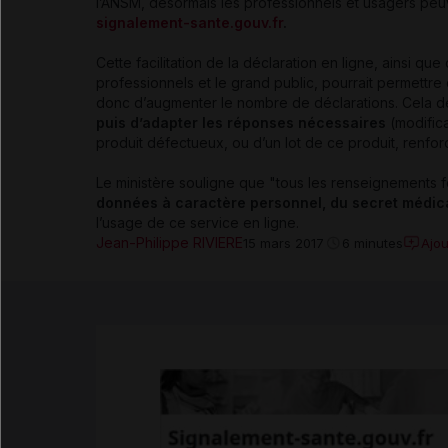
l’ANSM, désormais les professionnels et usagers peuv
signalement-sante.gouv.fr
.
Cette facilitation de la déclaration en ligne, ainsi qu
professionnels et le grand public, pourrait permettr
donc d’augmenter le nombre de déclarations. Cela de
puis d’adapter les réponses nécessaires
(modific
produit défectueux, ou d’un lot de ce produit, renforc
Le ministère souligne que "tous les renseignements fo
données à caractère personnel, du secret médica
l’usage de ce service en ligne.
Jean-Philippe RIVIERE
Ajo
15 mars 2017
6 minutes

* * *

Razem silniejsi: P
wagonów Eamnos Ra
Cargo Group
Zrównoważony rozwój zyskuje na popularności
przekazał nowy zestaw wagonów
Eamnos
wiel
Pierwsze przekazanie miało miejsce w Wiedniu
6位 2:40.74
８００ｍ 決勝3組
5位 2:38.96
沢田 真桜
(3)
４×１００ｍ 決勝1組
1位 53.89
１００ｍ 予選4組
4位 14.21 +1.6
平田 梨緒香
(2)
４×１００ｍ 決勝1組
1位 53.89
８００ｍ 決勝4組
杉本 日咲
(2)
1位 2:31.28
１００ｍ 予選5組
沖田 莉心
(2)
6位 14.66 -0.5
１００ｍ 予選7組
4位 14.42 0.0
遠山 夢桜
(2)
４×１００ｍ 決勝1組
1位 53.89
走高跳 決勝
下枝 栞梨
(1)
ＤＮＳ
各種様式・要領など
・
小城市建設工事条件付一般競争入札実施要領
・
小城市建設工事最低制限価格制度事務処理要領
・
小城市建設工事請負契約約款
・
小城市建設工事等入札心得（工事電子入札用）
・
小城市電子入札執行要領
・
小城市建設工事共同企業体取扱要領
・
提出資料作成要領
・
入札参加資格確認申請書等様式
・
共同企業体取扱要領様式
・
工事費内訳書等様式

Required work
Gather each line of the listing that holds the string "professionnels".

Solution below
l’ANSM, désormais les professionnels et usagers peuv
professionnels et le grand public, pourrait permettr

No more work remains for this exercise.